Şimdi verilen mücadelenin varlığını koruma ve özgürlüğünü sağlama savaşı olduğunu, bu sürecin her zamankinden daha şiddetli geçtiğini, despotların egemenliklerini kaybetme korkusuyla adeta çıldırmışçasına, her şeyi ateşe verdiklerini dile getiren Zeynep son olarak şu ifadelerde bulundu: "Kürdistan'ın bugün her şeyini yakıp yıkmak tamda bu korku zihniyetinden kaynaklanır ve her yeri virane eder. Böyle yaparak iktidarını kalıcı kılmayı düşlerken aslında kendi sonunu getirir. Dehak ve Saddamların sonu böyle gelmişti, bu hakikatten yola çıkarak tarihi mücadele ruhu bu Newroz'da da kendini bir daha kesinleştirecek, 21 Mart'tan, 28 Mart'a kadar bir direniş köprüsü, Mazlum'dan Agit'e zindanlarda, şehirlerde, dağlarda her yerde özgür yaşamda ısrar ateşi yakılacak ve varlığını özgürleştirinceye dek sönmeyecek.
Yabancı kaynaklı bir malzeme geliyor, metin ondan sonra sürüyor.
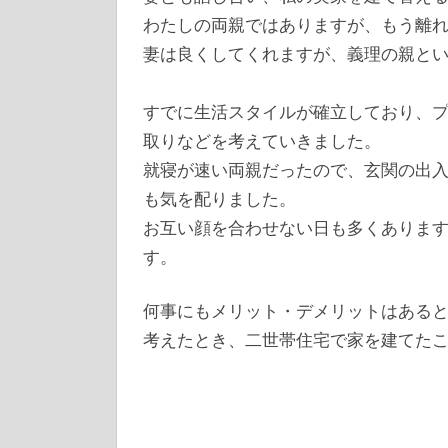
わたしの両親ではありますが、もう離
妻は良くしてくれますが、義理の親と
すでに生活スタイルが確立しており、
取りなどを考えていきました。
就寝が速い両親だったので、玄関の出
も気を配りました。
お互い顔を合わせない日も多くありま
す。
何事にもメリット・デメリットはある
考えたとき、二世帯住宅で家を建てた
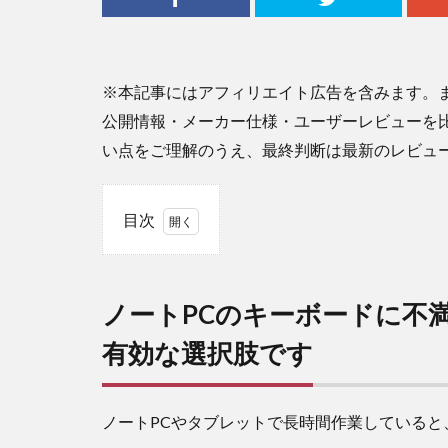
※本記事にはアフィリエイト広告を含みます。
公開情報・メーカー仕様・ユーザーレビューを
い点をご理解のうえ、最終判断は最新のレビュ
目次
1
ノー
ト
ノートPCのキーボードに不
PC
のキ
有効な選択肢です
ーボ
ード
に不
満が
ノートPCやタブレットで長時間作業していると
ある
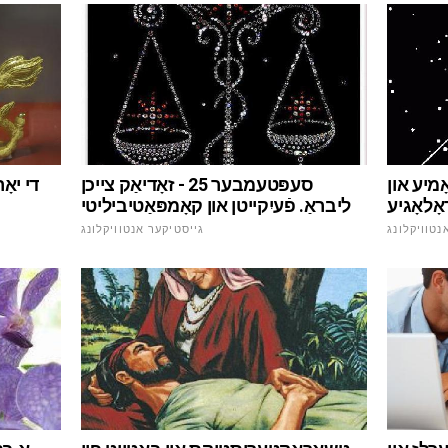
מיע און
סעפּטעמבער 25 - זאָדיאַק צייכן
ָלאָגיע
ליבראַ. פֿעיִקייטן און קאָמפּאַטיביליטי
נטוויקלונג
גייסטיקער אנטוויקלונג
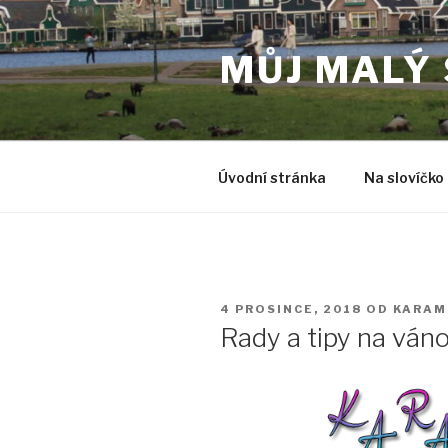
Přejít
k
MŮJ MALÝ
obsahu
webu
Úvodní stránka
Na slovíčko
PUBLIKOVÁNO
4 PROSINCE, 2018
OD
KARAM
Rady a tipy na ván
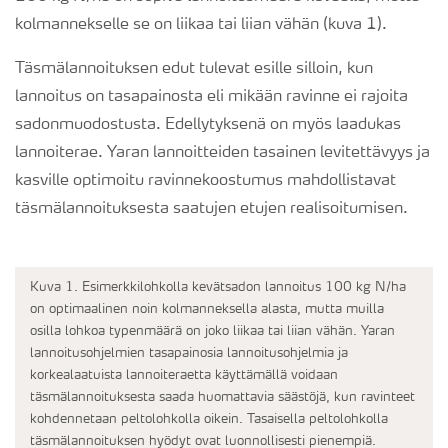
kolmannekselle se on liikaa tai liian vähän (kuva 1).
Täsmälannoituksen edut tulevat esille silloin, kun
lannoitus on tasapainosta eli mikään ravinne ei rajoita
sadonmuodostusta. Edellytyksenä on myös laadukas
lannoiterae. Yaran lannoitteiden tasainen levitettävyys ja
kasville optimoitu ravinnekoostumus mahdollistavat
täsmälannoituksesta saatujen etujen realisoitumisen.
Kuva 1. Esimerkkilohkolla kevätsadon lannoitus 100 kg N/ha
on optimaalinen noin kolmanneksella alasta, mutta muilla
osilla lohkoa typenmäärä on joko liikaa tai liian vähän. Yaran
lannoitusohjelmien tasapainosia lannoitusohjelmia ja
korkealaatuista lannoiteraetta käyttämällä voidaan
täsmälannoituksesta saada huomattavia säästöjä, kun ravinteet
kohdennetaan peltolohkolla oikein. Tasaisella peltolohkolla
täsmälannoituksen hyödyt ovat luonnollisesti pienempiä.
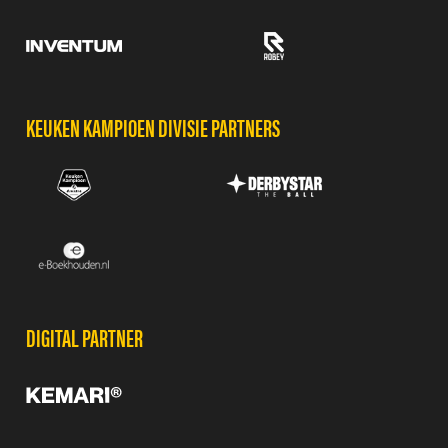
KEUKEN KAMPIOEN DIVISIE PARTNERS
DIGITAL PARTNER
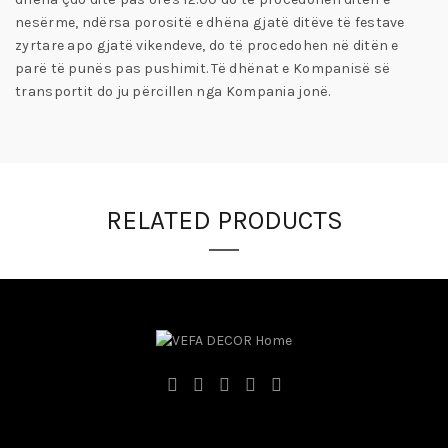
nesërme, ndërsa porositë e dhëna gjatë ditëve të festave
zyrtare apo gjatë vikendeve, do të procedohen në ditën e
parë të punës pas pushimit. Të dhënat e Kompanisë së
transportit do ju përcillen nga Kompania jonë.
RELATED PRODUCTS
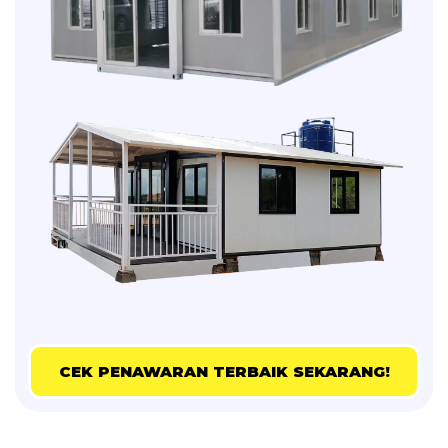
CEK PENAWARAN TERBAIK SEKARANG!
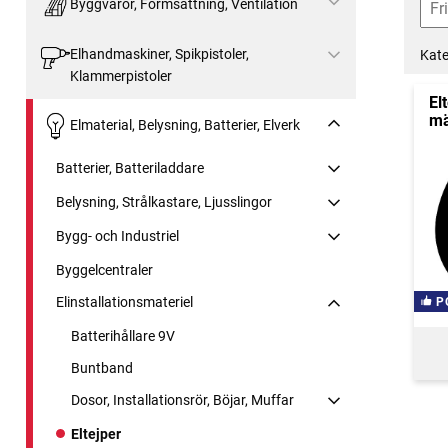
Byggvaror, Formsättning, Ventilation
Elhandmaskiner, Spikpistoler,
Kate
Klammerpistoler
El
mä
Elmaterial, Belysning, Batterier, Elverk
Batterier, Batteriladdare
Belysning, Strålkastare, Ljusslingor
Bygg- och Industriel
Byggelcentraler
Elinstallationsmateriel
P
Batterihållare 9V
Buntband
Dosor, Installationsrör, Böjar, Muffar
Eltejper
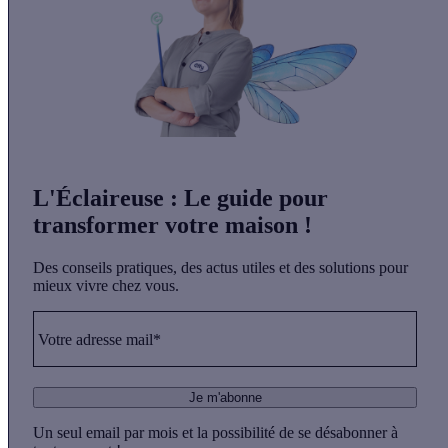
L'Éclaireuse
: Le guide pour
transformer votre maison !
Des conseils pratiques, des actus utiles et des solutions pour
mieux vivre chez vous.
Votre adresse mail*
Je m'abonne
Un seul email par mois et la possibilité de se désabonner à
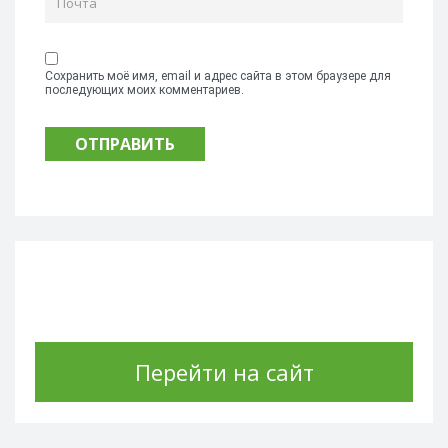
Сохранить моё имя, email и адрес сайта в этом браузере для
последующих моих комментариев.
Перейти на сайт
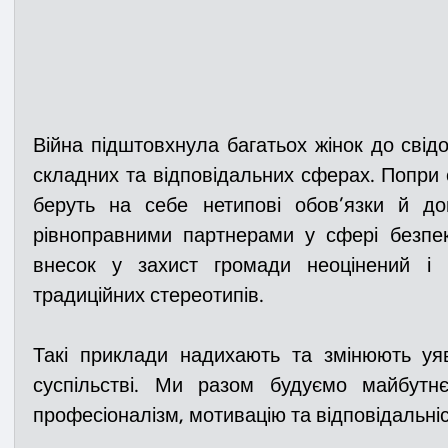
Війна підштовхнула багатьох жінок до свід
складних та відповідальних сферах. Попри с
беруть на себе нетипові обов’язки й до
рівноправними партнерами у сфері безпеки
внесок у захист громади неоцінений і 
традиційних стереотипів.
Такі приклади надихають та змінюють уя
суспільстві. Ми разом будуємо майбутн
професіоналізм, мотивацію та відповідальніс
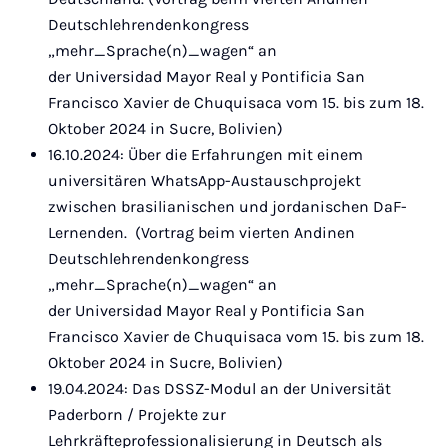
Deutschlehrendenkongress
„mehr_Sprache(n)_wagen“ an
der Universidad Mayor Real y Pontificia San
Francisco Xavier de Chuquisaca vom 15. bis zum 18.
Oktober 2024 in Sucre, Bolivien)
16.10.2024: Über die Erfahrungen mit einem
universitären WhatsApp-Austauschprojekt
zwischen brasilianischen und jordanischen DaF-
Lernenden. (Vortrag beim vierten Andinen
Deutschlehrendenkongress
„mehr_Sprache(n)_wagen“ an
der Universidad Mayor Real y Pontificia San
Francisco Xavier de Chuquisaca vom 15. bis zum 18.
Oktober 2024 in Sucre, Bolivien)
19.04.2024: Das DSSZ-Modul an der Universität
Paderborn / Projekte zur
Lehrkräfteprofessionalisierung in Deutsch als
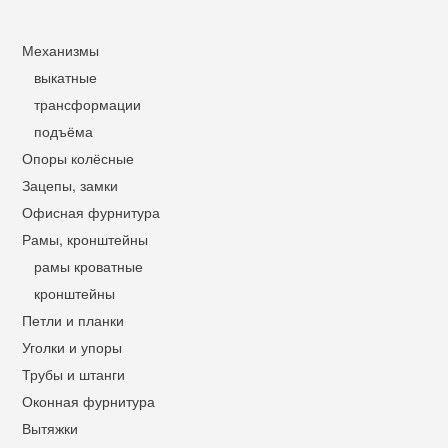
Механизмы
выкатные
трансформации
подъёма
Опоры колёсные
Зацепы, замки
Офисная фурнитура
Рамы, кронштейны
рамы кроватные
кронштейны
Петли и планки
Уголки и упоры
Трубы и штанги
Оконная фурнитура
Вытяжки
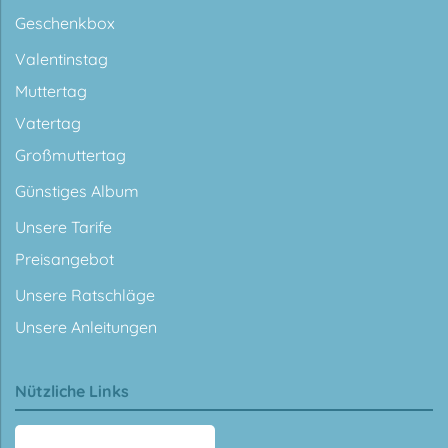
Geschenkbox
Valentinstag
Muttertag
Vatertag
Großmuttertag
Günstiges Album
Unsere Tarife
Preisangebot
Unsere Ratschläge
Unsere Anleitungen
Nützliche Links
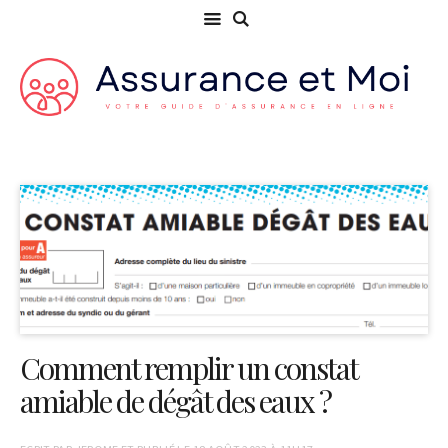
Comment remplir un constat
amiable de dégât des eaux ?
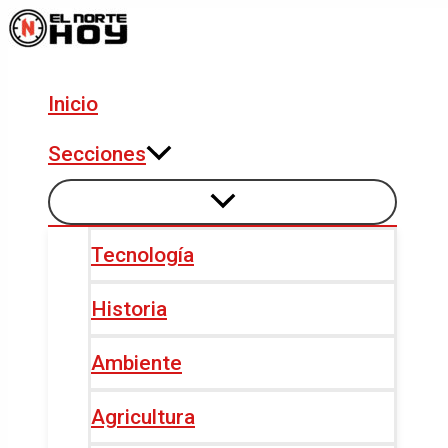
Alternar
Alternar
Ir
Navegación
menú
menú
al
de
contenido
entradas
Inicio
Secciones
Tecnología
Historia
Ambiente
Agricultura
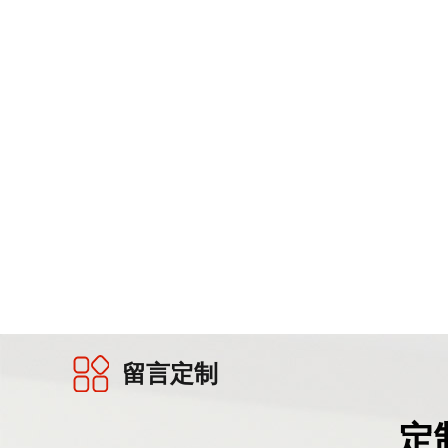
留言定制
定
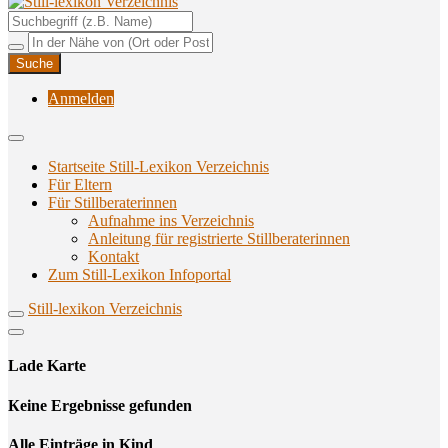
Unterstützungsangebote rund ums Stillen
Still-lexikon Verzeichnis
Anmelden
Startseite Still-Lexikon Verzeichnis
Für Eltern
Für Stillberaterinnen
Aufnahme ins Verzeichnis
Anlei­tung für regis­trier­te Stillberaterinnen
Kon­takt
Zum Still-Lexikon Infoportal
Still-lexikon Verzeichnis
Lade Karte
Кeine Ergebnisse gefunden
Alle Einträge in Kind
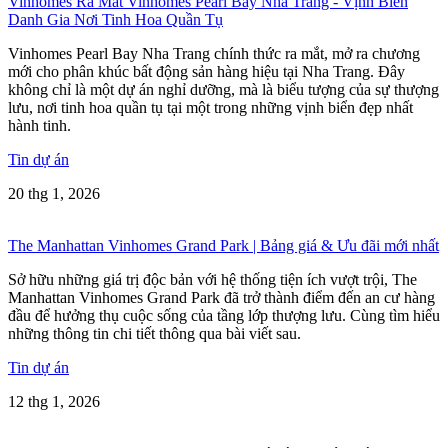
Vinhomes Ra Mắt Vinhomes Pearl Bay Nha Trang - Vịnh Biển
Danh Gia Nơi Tinh Hoa Quần Tụ
Vinhomes Pearl Bay Nha Trang chính thức ra mắt, mở ra chương
mới cho phân khúc bất động sản hàng hiệu tại Nha Trang. Đây
không chỉ là một dự án nghỉ dưỡng, mà là biểu tượng của sự thượng
lưu, nơi tinh hoa quần tụ tại một trong những vịnh biển đẹp nhất
hành tinh.
Tin dự án
20 thg 1, 2026
The Manhattan Vinhomes Grand Park | Bảng giá & Ưu đãi mới nhất
Sở hữu những giá trị độc bản với hệ thống tiện ích vượt trội, The
Manhattan Vinhomes Grand Park đã trở thành điểm đến an cư hàng
đầu để hưởng thụ cuộc sống của tầng lớp thượng lưu. Cùng tìm hiểu
những thông tin chi tiết thông qua bài viết sau.
Tin dự án
12 thg 1, 2026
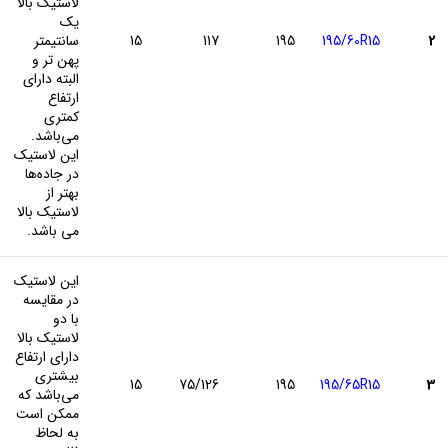
لاستیک بالا
یک
2
195/60R15
195
117
15
سانتیمتر
پهن تر و
البته دارای
ارتفاع
کمتری
می‌باشد.
این لاستیک
در جاده‌ها
بهتر از
لاستیک بالا
می باشد.
این لاستیک
در مقایسه
با دو
لاستیک بالا
دارای ارتفاع
بیشتری
15
75/126
195
195/65R15
3
می‌باشد که
ممکن است
به لحاظ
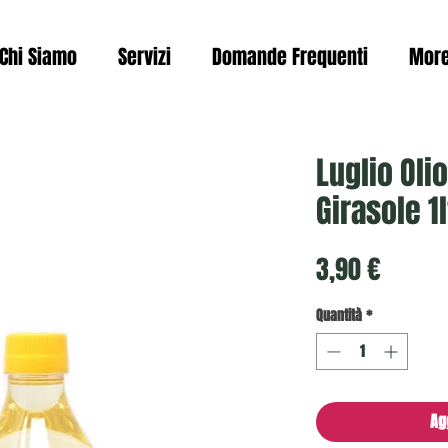
Chi Siamo
Servizi
Domande Frequenti
Mor
Luglio Olio
Girasole 1l
Prezzo
3,90 €
Quantità
*
Ag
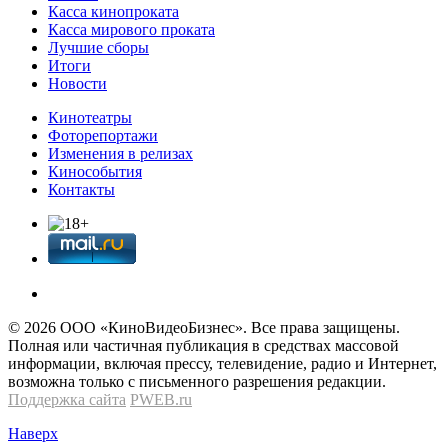
Касса кинопроката
Касса мирового проката
Лучшие сборы
Итоги
Новости
Кинотеатры
Фоторепортажи
Изменения в релизах
Кинособытия
Контакты
© 2026 OOО «КиноВидеоБизнес». Все права защищены.
Полная или частичная публикация в средствах массовой
информации, включая прессу, телевидение, радио и Интернет,
возможна только с письменного разрешения редакции.
Поддержка сайта
PWEB.ru
Наверх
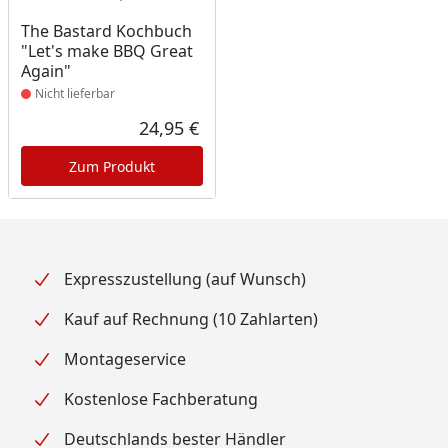
Produkt nicht lieferbar
The Bastard Kochbuch
"Let's make BBQ Great
Again"
Nicht lieferbar
24,95 €
Aktueller Preis
Zum Produkt
Expresszustellung (auf Wunsch)
Kauf auf Rechnung (10 Zahlarten)
Montageservice
Kostenlose Fachberatung
Deutschlands bester Händler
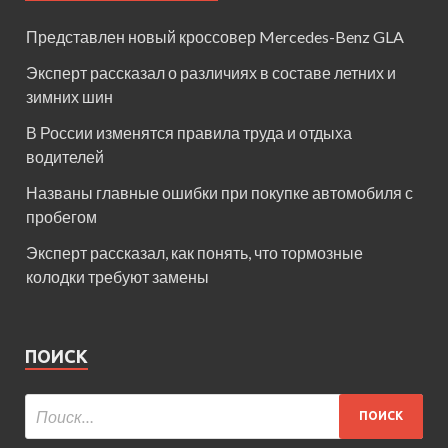
Представлен новый кроссовер Mercedes-Benz GLA
Эксперт рассказал о различиях в составе летних и
зимних шин
В России изменятся правила труда и отдыха
водителей
Названы главные ошибки при покупке автомобиля с
пробегом
Эксперт рассказал, как понять, что тормозные
колодки требуют замены
ПОИСК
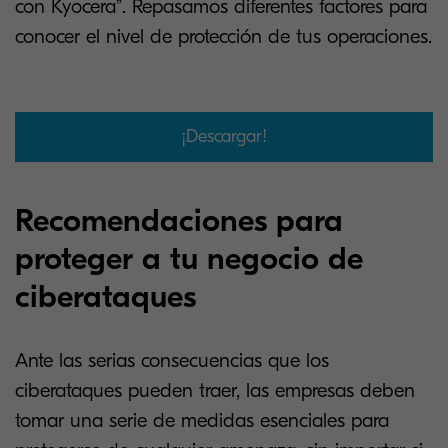
con Kyocera”. Repasamos diferentes factores para
conocer el nivel de protección de tus operaciones.
¡Descargar!
Recomendaciones para
proteger a tu negocio de
ciberataques
Ante las serias consecuencias que los
ciberataques pueden traer, las empresas deben
tomar una serie de medidas esenciales para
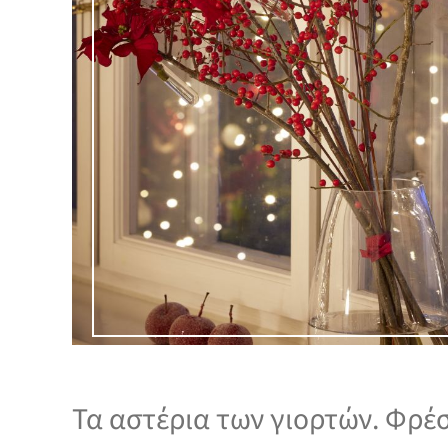
Τα αστέρια των γιορτών. Φρέσ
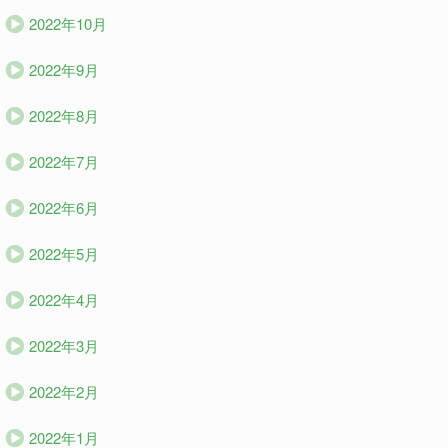
2022年10月
2022年9月
2022年8月
2022年7月
2022年6月
2022年5月
2022年4月
2022年3月
2022年2月
2022年1月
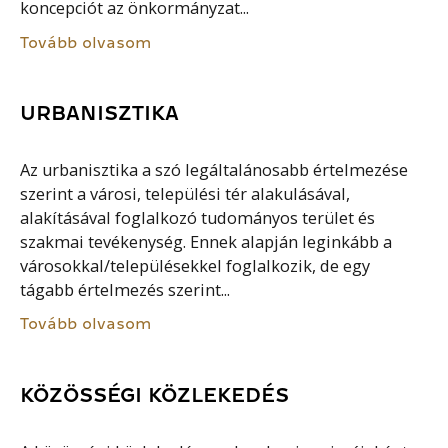
koncepciót az önkormányzat...
Tovább olvasom
URBANISZTIKA
Az urbanisztika a szó legáltalánosabb értelmezése
szerint a városi, települési tér alakulásával,
alakításával foglalkozó tudományos terület és
szakmai tevékenység. Ennek alapján leginkább a
városokkal/településekkel foglalkozik, de egy
tágabb értelmezés szerint...
Tovább olvasom
KÖZÖSSÉGI KÖZLEKEDÉS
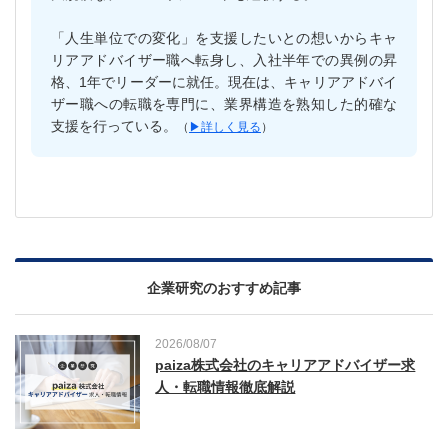
「人生単位での変化」を支援したいとの想いからキャ
リアアドバイザー職へ転身し、入社半年での異例の昇
格、1年でリーダーに就任。現在は、キャリアアドバイ
ザー職への転職を専門に、業界構造を熟知した的確な
支援を行っている。
（
▶︎詳しく見る
）
企業研究のおすすめ記事
2026/08/07
paiza株式会社のキャリアアドバイザー求
人・転職情報徹底解説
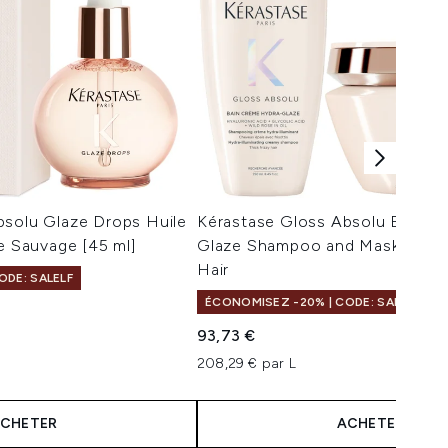
bsolu Glaze Drops Huile
Kérastase Gloss Absolu Bain C
se Sauvage [45 ml]
Glaze Shampoo and Mask For Th
Hair
ODE: SALELF
ÉCONOMISEZ -20% | CODE: SALELF
ximum de 5
:
93,73 €
208,29 € par L
CHETER
ACHETER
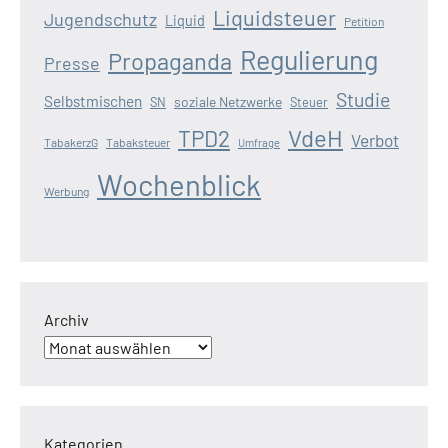
Liquidsteuer
Jugendschutz
Liquid
Petition
Regulierung
Propaganda
Presse
Studie
Selbstmischen
soziale Netzwerke
SN
Steuer
VdeH
TPD2
Verbot
TabakerzG
Tabaksteuer
Umfrage
Wochenblick
Werbung
Archiv
Kategorien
AKP faşist rejimine ve çağdaş Dehak Erdoğan'a karşı tüm demokratik güçler, devrimin ruhu gençler, her renkten tüm kadınlar ve özgürlüğün doğurucusu analar, yeni günü, eşit ve özgür geleceği bekleyen tüm halklar hep beraber direnişe geçmeli umutla, inançla, ısrar ve kararlılıkla dünyamızı yeniden birlikte yaratmanın mücadelesini yükseltmeli. Bu vesileyle başta barış kardeşlik ve özgürlük Newrozlarının mimarı Önder Apo' ya ve tüm kadın, genç ve halklara kutlu olsun."